1. Who is your hero?
My parents. My mother is fearless. As I type this, she’s halfway around the world on travel. She has had many entrepreneurial adventures in her life, from being in real estate to the restaurant business to serving under one of the U.S. President’s administrations and even running a newspaper. She’s had her ups and downs, no doubt. But in watching her many lives in business, I have learned to be undaunted by failure — or worse, by fear of failure. My father imparted onto me the importance of patience, self-reliance and focus. He demonstrated to me what it means to constantly learn; to place the onus on myself to find ways to learn from experience, observations, and from those around me.
2. What’s the single best piece of business advice that helped shape who you are as an entrepreneur today, and why?
Don’t burn bridges. That advice came from my mother. To this day, I’m in touch at least one person from every previous company. This has served me well in my current startup, where I’ve had to tap into my network for new critical hires or important initiatives that I want to test out with a contractor. Also, it’s been good to connect with past colleagues to soundboard new concepts or even introductions to relevant people. Of course, it’s a two-way street. I try to ensure I’m available whenever my network taps me for help.
3. What’s the biggest mistake you ever made in your business, and what did you learn from it that others can learn from too?
One lesson I’ve learned from a past mistake is this: don’t rush to hire someone. It’s too easy to back yourself into a corner when you’re rushing. Try constantly networking with people so you have an arsenal of potential future hires. The biggest disservice you can do to your company or to someone else’s career is to rush to hire. When you rush, you turn a blind eye to things you might normally see as a red flag. When you rush, you may find yourself projecting what you want onto the person rather than accepting who they are. Hopefully you give yourself three to six months lead time when hiring. Ideally, by the time you have a job requisite, you have a deep enough network that you can use it for help.
4. What do you do during the first hour of your business day and why?
I do a series of check-ins with people, places and things. First, I check our company’s dashboard (metrics we follow), review my Twitter feed and browse my newsfeed. This gives me a sense of the pulse of the company, as well as some background as to what’s going on in my industry, in the markets and around the world. Then, depending on the day, I walk about one half to two miles through my neighborhood without thinking about work. This walk allows me to check in with my immediate environment. Upon arriving at the office, I always greet folks with a “good morning,” to listen to the cadence of the responses. By doing this, I’m able to gauge the mood and stay attuned to company culture.

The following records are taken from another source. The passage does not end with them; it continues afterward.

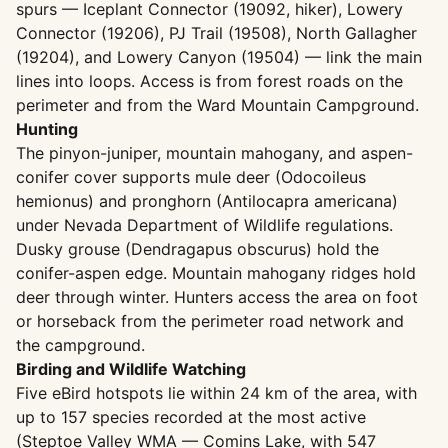
spurs — Iceplant Connector (19092, hiker), Lowery
Connector (19206), PJ Trail (19508), North Gallagher
(19204), and Lowery Canyon (19504) — link the main
lines into loops. Access is from forest roads on the
perimeter and from the Ward Mountain Campground.
Hunting
The pinyon-juniper, mountain mahogany, and aspen-
conifer cover supports mule deer (Odocoileus
hemionus) and pronghorn (Antilocapra americana)
under Nevada Department of Wildlife regulations.
Dusky grouse (Dendragapus obscurus) hold the
conifer-aspen edge. Mountain mahogany ridges hold
deer through winter. Hunters access the area on foot
or horseback from the perimeter road network and
the campground.
Birding and Wildlife Watching
Five eBird hotspots lie within 24 km of the area, with
up to 157 species recorded at the most active
(Steptoe Valley WMA — Comins Lake, with 547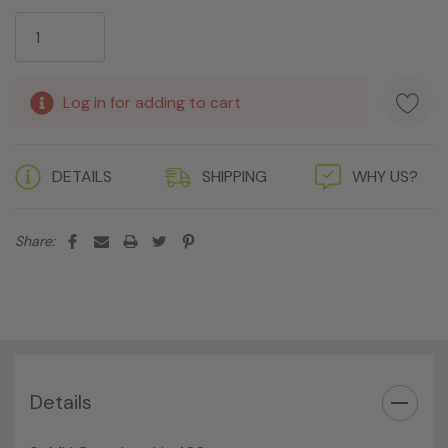
Current
Stock:
Log in for adding to cart
DETAILS
SHIPPING
WHY US?
Share:
Details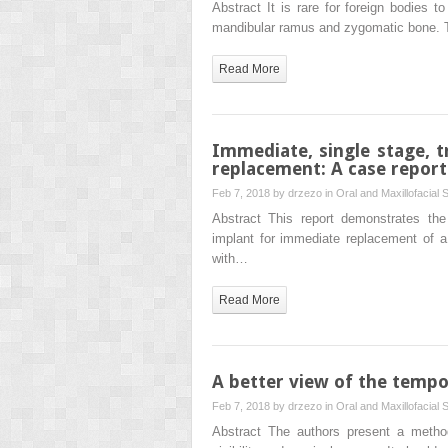
Abstract It is rare for foreign bodies 
mandibular ramus and zygomatic bone. 
Read More
Immediate, single stage, t
replacement: A case report
Feb 7, 2018 by
drzezo
in
Oral and Maxillofacial 
Abstract This report demonstrates the 
implant for immediate replacement of a t
with…
Read More
A better view of the tempo
Feb 7, 2018 by
drzezo
in
Oral and Maxillofacial 
Abstract The authors present a method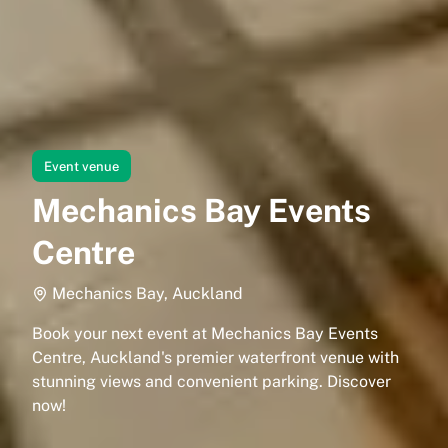
Event venue
Mechanics Bay Events
Centre
Mechanics Bay, Auckland
Book your next event at Mechanics Bay Events
Centre, Auckland's premier waterfront venue with
stunning views and convenient parking. Discover
now!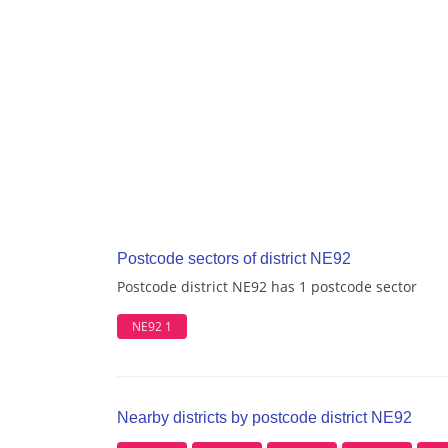
Postcode sectors of district NE92
Postcode district NE92 has 1 postcode sector
NE92 1
Nearby districts by postcode district NE92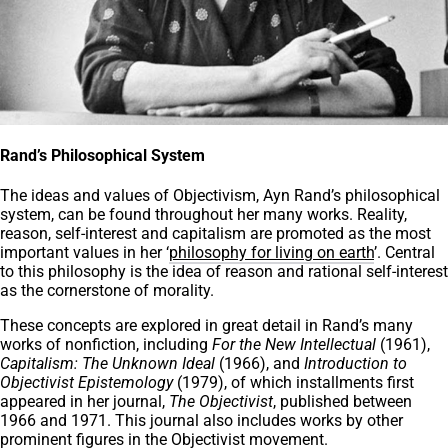
Rand’s Philosophical System
The ideas and values of Objectivism, Ayn Rand’s philosophical
system, can be found throughout her many works. Reality,
reason, self-interest and capitalism are promoted as the most
important values in her ‘
philosophy for living on earth
’. Central
to this philosophy is the idea of reason and rational self-interest
as the cornerstone of morality.
These concepts are explored in great detail in Rand’s many
works of nonfiction, including
For the New Intellectual
(1961),
Capitalism: The Unknown Ideal
(1966), and
Introduction to
Objectivist Epistemology
(1979), of which installments first
appeared in her journal,
The Objectivist
, published between
1966 and 1971. This journal also includes works by other
prominent figures in the Objectivist movement.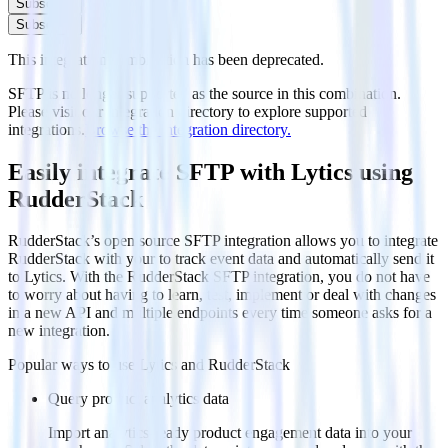
Subscribe
Subscribe
This integration combination has been deprecated.
SFTP is no longer supported as the source in this combination.
Please visit our integration directory to explore supported
integrations.
Browse the integration directory.
Easily integrate SFTP with Lytics using
RudderStack
RudderStack’s open source SFTP integration allows you to integrate
RudderStack with your to track event data and automatically send it
to Lytics. With the RudderStack SFTP integration, you do not have
to worry about having to learn, test, implement or deal with changes
in a new API and multiple endpoints every time someone asks for a
new integration.
Popular ways to use
Lytics
and RudderStack
Query product analytics data
Import analytics-ready product engagement data into your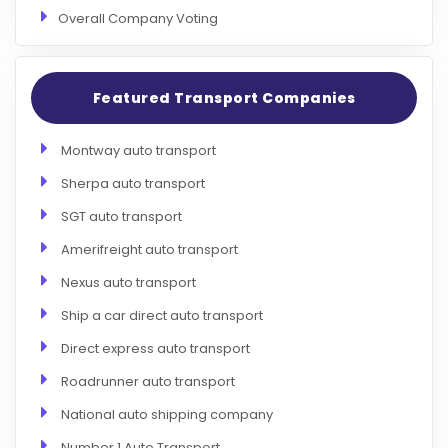
Overall Company Voting
Featured Transport Companies
Montway auto transport
Sherpa auto transport
SGT auto transport
Amerifreight auto transport
Nexus auto transport
Ship a car direct auto transport
Direct express auto transport
Roadrunner auto transport
National auto shipping company
Number 1 Auto Transport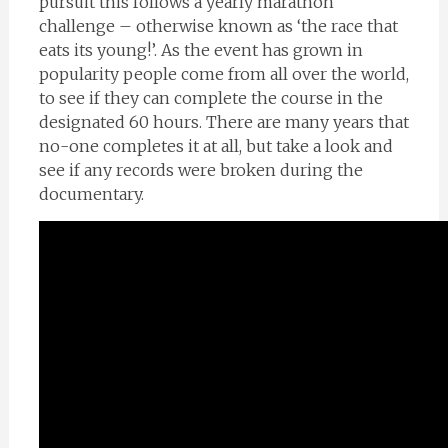
pursuit this follows a yearly marathon
challenge – otherwise known as ‘the race that
eats its young!’. As the event has grown in
popularity people come from all over the world,
to see if they can complete the course in the
designated 60 hours. There are many years that
no-one completes it at all, but take a look and
see if any records were broken during the
documentary.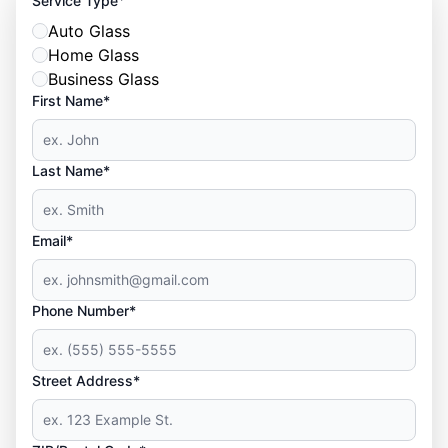
Service Type
Auto Glass
Home Glass
Business Glass
First Name*
Last Name*
Email*
Phone Number*
Street Address*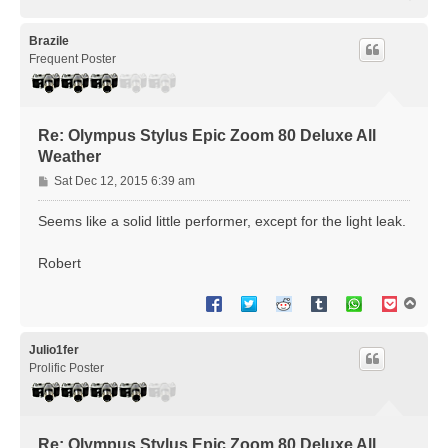
o
p
Brazile
Frequent Poster
Re: Olympus Stylus Epic Zoom 80 Deluxe All
Weather
P
Sat Dec 12, 2015 6:39 am
o
s
Seems like a solid little performer, except for the light leak.
t
Robert
T
o
p
Julio1fer
Prolific Poster
Re: Olympus Stylus Epic Zoom 80 Deluxe All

5. What’s your best financial or cash-flow related tip for entrepreneurs just getting started?
Don’t lock yourself into office space you don’t need. I’ve seen many companies overspend on square footage, which really is a shame and painful to see take a toll on the bottom line. Be OK with hiring and trusting top talent (including yourself) to telecommute as you get things moving. Then, try to secure office space (shared or otherwise) that lend themselves to the size of your team.
6. Quick: What’s ONE thing you recommend ALL aspiring or current entrepreneurs do right now to take their biz to the next level?
Surround yourself with compassionate, intelligent and diverse people. Set aside two to three weeks of travel to a different country annually if you can. This provides such a unique perspective and can be an effective palate cleanser.
7. What’s your definition of success? How will you know when you’ve finally “succeeded” in your business?
My definition of success is being in a place where I have a constant flow of opportunities so that I can identify a need or problem, access the the means necessary to solve that problem, and mobilize resources to fulfill that need or resolve the problem on a grand scale for others.